If you are having errors in Amazon SageMaker Batch Transform, refer to the following troubleshooting tips.

Max timeout errors

If you are getting max timeout errors when running batch transform jobs, try the following:

  • Begin with the single-record BatchStrategy, a batch size of the default (6 MB) or smaller which you specify in the MaxPayloadInMB parameter, and a small sample dataset. Tune the maximum timeout parameter InvocationsTimeoutInSeconds (which has a maximum of 1 hour) until you receive a successful invocation response.

  • After you receive a successful invocation response, increase the MaxPayloadInMB (which has a maximum of 100 MB) and the InvocationsTimeoutInSeconds parameters together to find the maximum batch size that can support your desired model timeout. You can use either the single-record or multi-record BatchStrategy in this step.

    Note

    Exceeding the MaxPayloadInMB limit causes an error. This might happen with a large dataset if it can't be split, the SplitType parameter is set to none, or individual records within the dataset exceed the limit.
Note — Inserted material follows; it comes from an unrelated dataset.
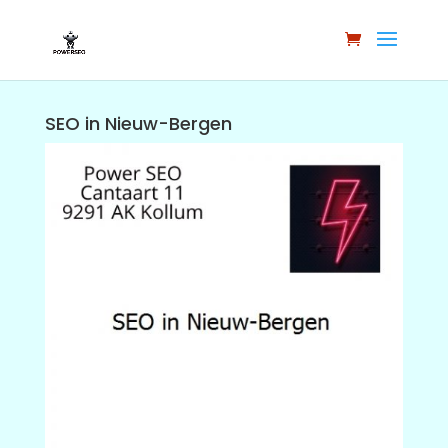
SEO in Nieuw-Bergen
  • (Optional) Tune the MaxConcurrentTransforms parameter, which specifies the maximum number of parallel requests that can be sent to each instance in a batch transform job. However, the value of MaxConcurrentTransforms * MaxPayloadInMB must not exceed 100 MB.

Incomplete output

SageMaker uses the Amazon S3 Multipart Upload API to upload results from a batch transform job to Amazon S3. If an error occurs, the uploaded results are removed from Amazon S3. In some cases, such as when a network outage occurs, an incomplete multipart upload might remain in Amazon S3. An incomplete upload might also occur if you have multiple input files but some of the files can’t be processed by SageMaker Batch Transform. The input files that couldn’t be processed won’t have corresponding output files in Amazon S3.

To avoid incurring storage charges, we recommend that you add the S3 bucket policy to the S3 bucket lifecycle rules. This policy deletes incomplete multipart uploads that might be stored in the S3 bucket. For more information, see Object Lifecycle Management.

Job shows as failed

If a batch transform job fails to process an input file because of a problem with the dataset, SageMaker marks the job as failed. If an input file contains a bad record, the transform job doesn't create an output file for that input file because doing so prevents it from maintaining the same order in the transformed data as in the input file. When your dataset has multiple input files, a transform job continues to process input files even if it fails to process one. The processed files still generate useable results.

If you are using your own algorithms, you can use placeholder text, such as ERROR, when the algorithm finds a bad record in an input file. For example, if the last record in a dataset is bad, the algorithm places the placeholder text for that record in the output file.